17.5.5 Random coefficients model
Among several options in the R ecosystem, the {lme4} package in R offers a comprehensive suite of tools to fit linear mixed-effects models Bates et al. (2015). When analyzing data from multiple trials using this package, it allows for both intercepts and slopes to vary across the trials by treating them as random effects. By doing so, the inherent assumption is that these coefficients (intercepts and slopes) are drawn from certain distributions, and the goal becomes estimating the parameters of these distributions. This modeling technique acknowledges and captures the variability present across different trials. Importantly, by treating the coefficients as random effects, this enables the sharing of information across trials. This not only provides a more holistic understanding of the underlying data structure but also enhances the precision and robustness of the coefficient estimates.
The lmer()
function allows to fit a mixed model with both the fixed (inc) and random effects (inc | study).
library(lme4)
<- lmer(yld ~ inc + (inc |study), data = wm,
rc1 REML = F)
summary(rc1)
Linear mixed model fit by maximum likelihood ['lmerMod']

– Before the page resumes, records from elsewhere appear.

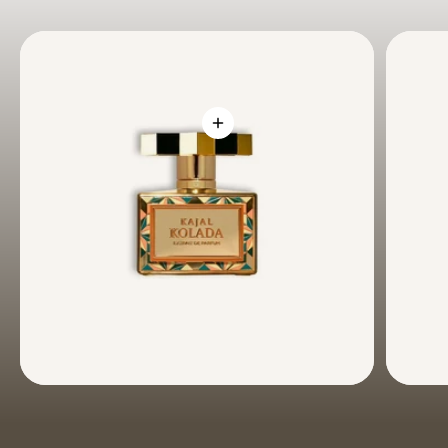
Visualizza dettagli - Kolada - Kajal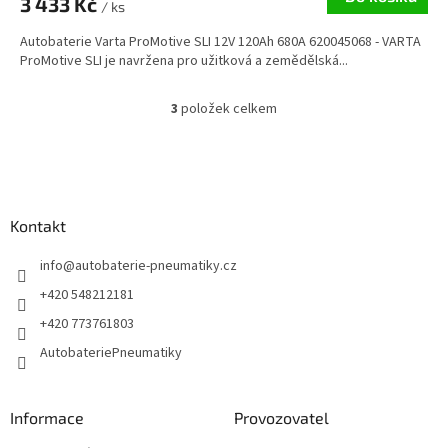
3 433 Kč
/ ks
Autobaterie Varta ProMotive SLI 12V 120Ah 680A 620045068 - VARTA
ProMotive SLI je navržena pro užitková a zemědělská...
3
položek celkem
O
v
l
Z
á
á
d
p
a
a
Kontakt
c
t
í
í
info
@
autobaterie-pneumatiky.cz
p
r
+420 548212181
v
+420 773761803
k
y
AutobateriePneumatiky
v
ý
p
Informace
Provozovatel
i
s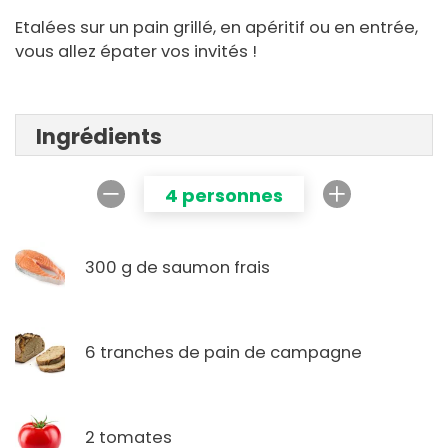
Etalées sur un pain grillé, en apéritif ou en entrée,
vous allez épater vos invités !
Ingrédients
4 personnes
300 g de saumon frais
6 tranches de pain de campagne
2 tomates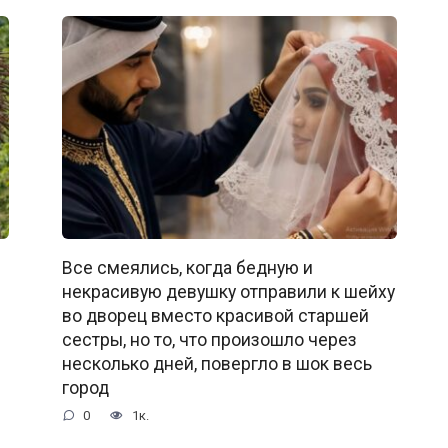
Все смеялись, когда бедную и
некрасивую девушку отправили к шейху
во дворец вместо красивой старшей
сестры, но то, что произошло через
несколько дней, повергло в шок весь
город
0
1к.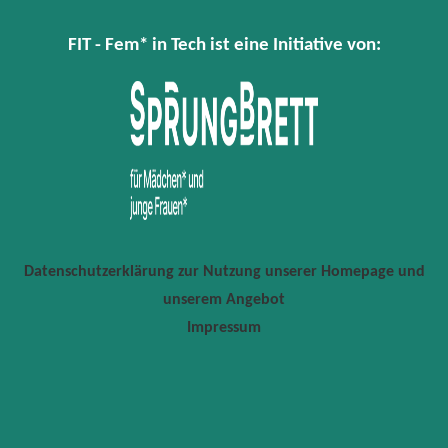
FIT - Fem* in Tech ist eine Initiative von:
Datenschutzerklärung zur Nutzung unserer Homepage und
unserem Angebot
Impressum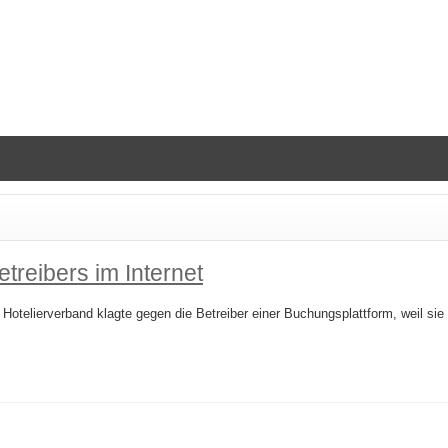
treibers im Internet
n Hotelierverband klagte gegen die Betreiber einer Buchungsplattform, weil s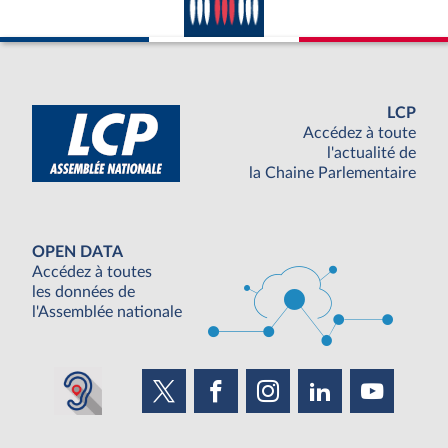
LCP
Accédez à toute
l'actualité de
la Chaine Parlementaire
OPEN DATA
Accédez à toutes
les données de
l'Assemblée nationale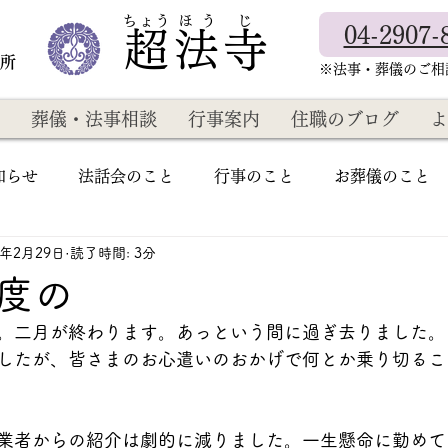
​ちょう ほ う じ
04-2907-
超法寺
教所
​※法事・葬儀のご
葬儀・法事相談
行事案内
住職のブログ
よ
知らせ
法話会のこと
行事のこと
お葬儀のこと
4年2月29日
読了時間: 3分
度の
。二月が終わります。あっという間に過ぎ去りました。
したが、皆さまのお心遣いのおかげで何とか乗り切るこ
業者からの紹介は劇的に減りました。一生懸命に勤めて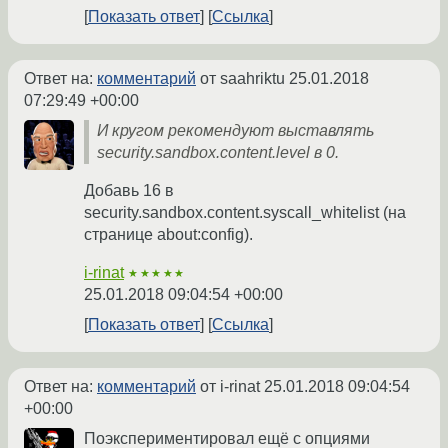
Показать ответ
Ссылка
Ответ на:
комментарий
от saahriktu
25.01.2018
07:29:49 +00:00
И кругом рекомендуют выставлять
security.sandbox.content.level в 0.
Добавь 16 в
security.sandbox.content.syscall_whitelist (на
странице about:config).
i-rinat
★★★★★
25.01.2018 09:04:54 +00:00
Показать ответ
Ссылка
Ответ на:
комментарий
от i-rinat
25.01.2018 09:04:54
+00:00
Поэкспериментировал ещё с опциями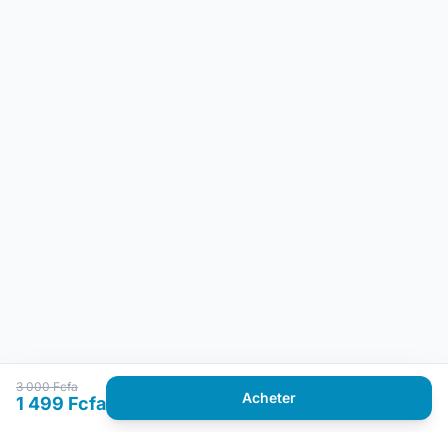
3 000 Fcfa
Acheter
1 499 Fcfa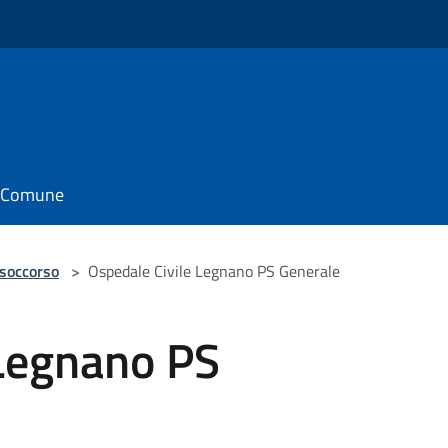
il Comune
 soccorso
>
Ospedale Civile Legnano PS Generale
 Legnano PS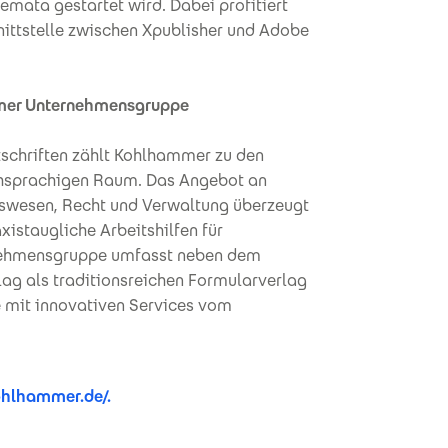
emata gestartet wird. Dabei profitiert
nittstelle zwischen Xpublisher und Adobe
ammer Unternehmensgruppe
tschriften zählt Kohlhammer zu den
chsprachigen Raum. Das Angebot an
itswesen, Recht und Verwaltung überzeugt
istaugliche Arbeitshilfen für
rnehmensgruppe umfasst neben dem
g als traditionsreichen Formularverlag
 mit innovativen Services vom
ohlhammer.de/.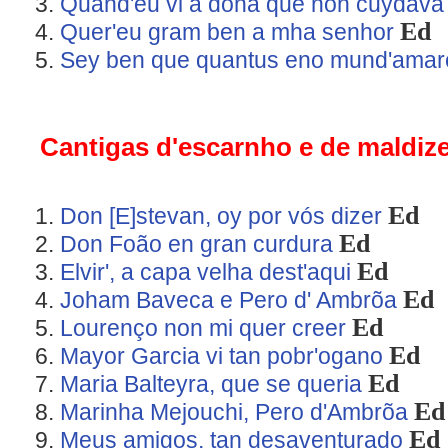
Quand'eu vi a dona que non cuydav
Ed
Quer'eu gram ben a mha senhor
Sey ben que quantus eno mund'ama
Cantigas d'escarnho e de maldiz
Ed
Don [E]stevan, oy por vós dizer
Ed
Don Foão en gran curdura
Ed
Elvir', a capa velha dest'aqui
Ed
Joham Baveca e Pero d' Ambrõa
Ed
Lourenço non mi quer creer
Ed
Mayor Garcia vi tan pobr'ogano
Ed
Maria Balteyra, que se queria
Ed
Marinha Mejouchi, Pero d'Ambrõa
Ed
Meus amigos, tan desaventurado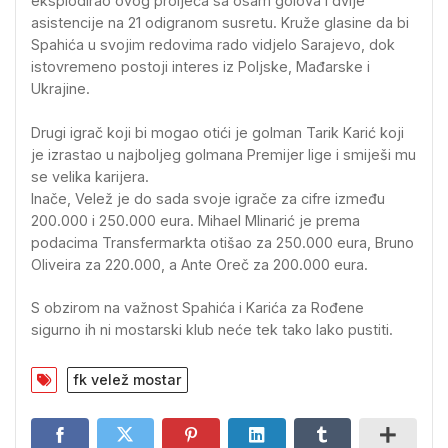
eksplodirao ovog proljeća sa osam golova i dvije
asistencije na 21 odigranom susretu. Kruže glasine da bi
Spahića u svojim redovima rado vidjelo Sarajevo, dok
istovremeno postoji interes iz Poljske, Mađarske i
Ukrajine.
Drugi igrač koji bi mogao otići je golman Tarik Karić koji
je izrastao u najboljeg golmana Premijer lige i smiješi mu
se velika karijera.
Inače, Velež je do sada svoje igrače za cifre između
200.000 i 250.000 eura. Mihael Mlinarić je prema
podacima Transfermarkta otišao za 250.000 eura, Bruno
Oliveira za 220.000, a Ante Oreč za 200.000 eura.
S obzirom na važnost Spahića i Karića za Rođene
sigurno ih ni mostarski klub neće tek tako lako pustiti.
fk velež mostar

Formula: yld ~ inc + (inc | study)
Data: wm
AIC BIC logLik deviance df.resid
5319.4 5343.1 -2653.7 5307.4 376
Scaled residuals:
Min 1Q Median 3Q Max
-3.7078 -0.5991 -0.0295 0.5077 3.2364
Random effects:
Groups Name Variance Std.Dev. Corr
study (Intercept) 557573.08 746.708
inc 36.85 6.071 -0.29
Residual 37228.73 192.947
Number of obs: 382, groups: study, 35
Fixed effects:
Estimate Std. Error t value
(Intercept) 3455.432 128.063 26.98
inc -17.236 1.451 -11.88
Correlation of Fixed Effects:
(Intr)
inc -0.300
optimizer (nloptwrap) convergence code: 0 (OK)

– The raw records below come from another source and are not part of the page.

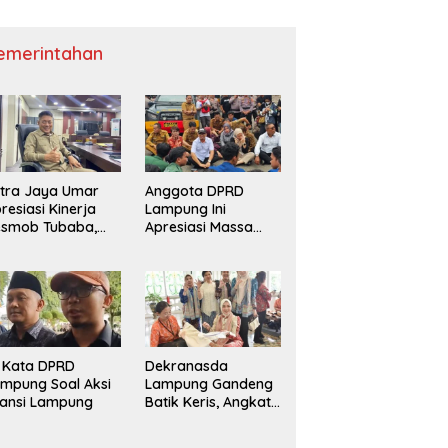
emerintahan
tra Jaya Umar
Anggota DPRD
resiasi Kinerja
Lampung Ini
esmob Tubaba,
Apresiasi Massa
orong Pemberian
Lampung Melawan
ward Institusional
i Kata DPRD
Dekranasda
mpung Soal Aksi
Lampung Gandeng
iansi Lampung
Batik Keris, Angkat
Motif Siger dan
Kapal Lampung ke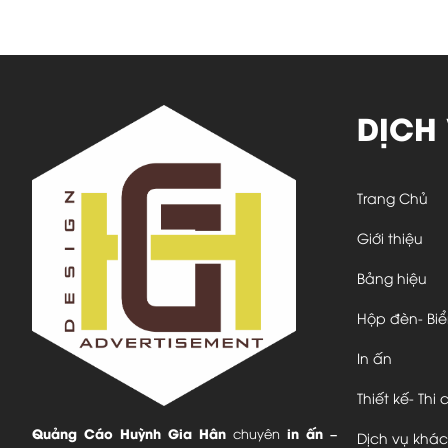
DỊCH
Trang Chủ
Giới thiệu
Bảng hiệu
Hộp đèn- Bi
In ấn
Thiết kế- Thi
Quảng Cáo Huỳnh Gia Hân
in ấn –
chuyên
Dịch vụ khác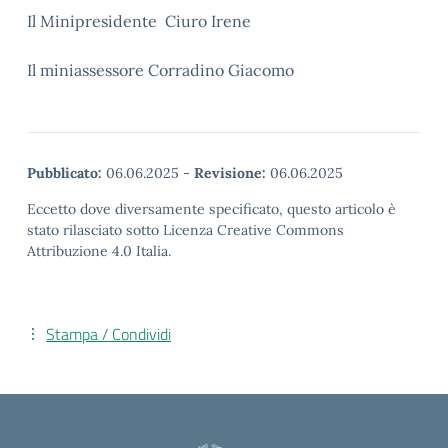
Il Minipresidente Ciuro Irene
Il miniassessore Corradino Giacomo
Pubblicato:
06.06.2025
-
Revisione:
06.06.2025
Eccetto dove diversamente specificato, questo articolo è
stato rilasciato sotto Licenza Creative Commons
Attribuzione 4.0 Italia.
Stampa / Condividi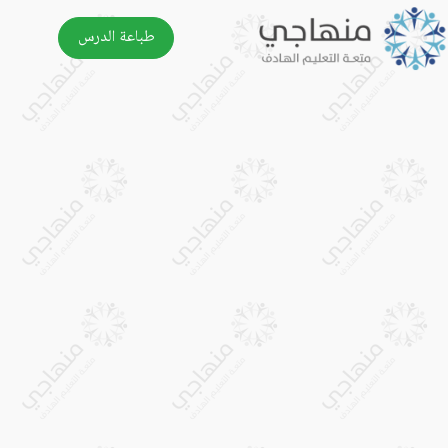
طباعة الدرس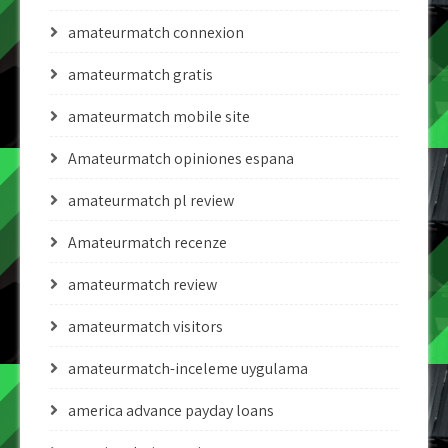
amateurmatch connexion
amateurmatch gratis
amateurmatch mobile site
Amateurmatch opiniones espana
amateurmatch pl review
Amateurmatch recenze
amateurmatch review
amateurmatch visitors
amateurmatch-inceleme uygulama
america advance payday loans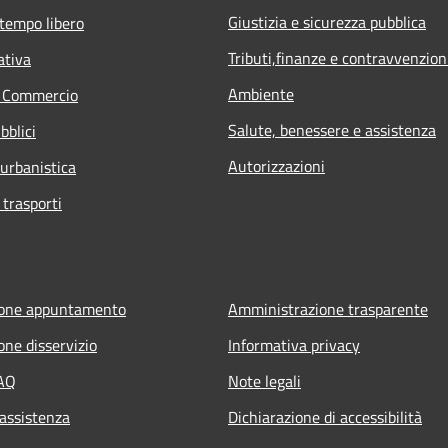
Giustizia e sicurezza pubblica
 tempo libero
Tributi,finanze e contravvenzion
ativa
Ambiente
e Commercio
Salute, benessere e assistenza
bblici
Autorizzazioni
 urbanistica
 trasporti
ione appuntamento
Amministrazione trasparente
one disservizio
Informativa privacy
FAQ
Note legali
 assistenza
Dichiarazione di accessibilità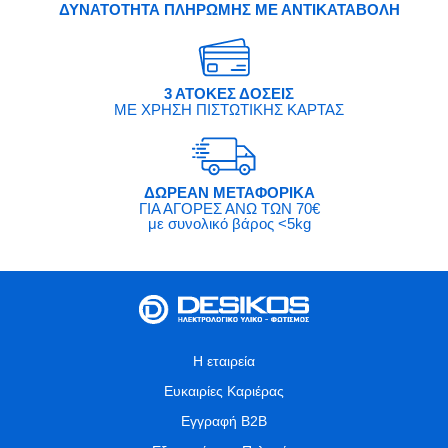
ΔΥΝΑΤΟΤΗΤΑ ΠΛΗΡΩΜΗΣ ΜΕ ΑΝΤΙΚΑΤΑΒΟΛΗ
3 ΑΤΟΚΕΣ ΔΟΣΕΙΣ
ΜΕ ΧΡΗΣΗ ΠΙΣΤΩΤΙΚΗΣ ΚΑΡΤΑΣ
ΔΩΡΕΑΝ ΜΕΤΑΦΟΡΙΚΑ
ΓΙΑ ΑΓΟΡΕΣ ΑΝΩ ΤΩΝ 70€
με συνολικό βάρος <5kg
Η εταιρεία
Ευκαιρίες Καριέρας
Εγγραφή B2B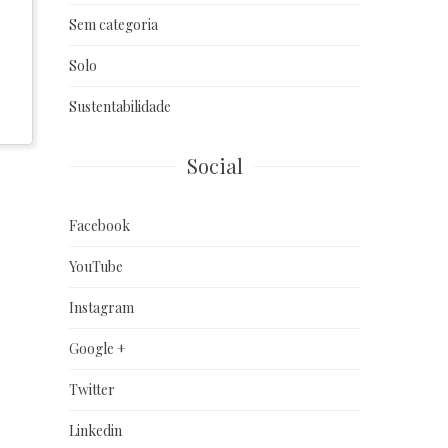
Sem categoria
Solo
Sustentabilidade
Social
Facebook
YouTube
Instagram
Google +
Twitter
Linkedin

Model failed to converge with max|grad| = 0.416806 (tol = 0.002, component 1)
17.5.6 Conclusion
Results from various regression methods show that the calculated damage coefficients fall within the range of -0.28 to -0.56 (see table below). This range of values represents the extent to which damage is influenced by the method in consideration. The most straightforward method, often referred to as the naive approach, produced the most conservative estimate, positioning the damage coefficient at the lower bound of the observed range. In stark contrast, computing the mean values from multiple individual regressions yielded a dc that topped the range, signifying a greater estimated impact.

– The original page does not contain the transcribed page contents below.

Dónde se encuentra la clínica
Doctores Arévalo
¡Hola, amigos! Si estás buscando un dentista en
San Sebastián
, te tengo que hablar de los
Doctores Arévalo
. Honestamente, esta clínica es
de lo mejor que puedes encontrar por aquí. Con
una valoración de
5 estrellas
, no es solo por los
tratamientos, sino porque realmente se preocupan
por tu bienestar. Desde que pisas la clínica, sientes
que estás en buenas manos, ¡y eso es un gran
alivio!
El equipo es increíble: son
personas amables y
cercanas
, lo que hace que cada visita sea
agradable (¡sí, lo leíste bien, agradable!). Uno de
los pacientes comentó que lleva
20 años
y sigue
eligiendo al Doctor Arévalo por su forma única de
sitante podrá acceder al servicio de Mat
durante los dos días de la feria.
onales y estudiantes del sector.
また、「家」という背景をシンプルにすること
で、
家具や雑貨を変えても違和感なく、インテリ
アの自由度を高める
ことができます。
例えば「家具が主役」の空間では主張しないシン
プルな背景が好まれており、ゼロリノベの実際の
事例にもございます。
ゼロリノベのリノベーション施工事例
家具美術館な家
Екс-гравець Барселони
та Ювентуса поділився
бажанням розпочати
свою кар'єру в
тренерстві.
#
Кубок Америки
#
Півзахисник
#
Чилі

Model | intercept | slope | damage coefficient |
---|---|---|---|
Global regression | 3299.6 | -9.261 | -0.28 |
Mean of regressions | 3482 | -19.529 | -0.56 |
meta-analysis | 3479.3 | -18.1869 | -0.52 |
mixed-models | 3455.43 | -17.236 | -0.49 |
However, it’s worth noting that the coefficients derived from the more advanced techniques - meta-analysis and mixed-models - were quite congruent. Their close alignment suggests that both methodologies, while operating on different principles, capture the underlying dynamics of the data in somewhat analogous ways. A prominent advantage of employing these advanced techniques is their ability to encapsulate and quantify uncertainty. This capability is crucial in scientific analyses as it provides a clearer understanding of the confidence levels associated with the derived coefficients. By being able to measure and articulate this uncertainty, researchers can ensure their interpretations and subsequent decisions are founded on a solid empirical base.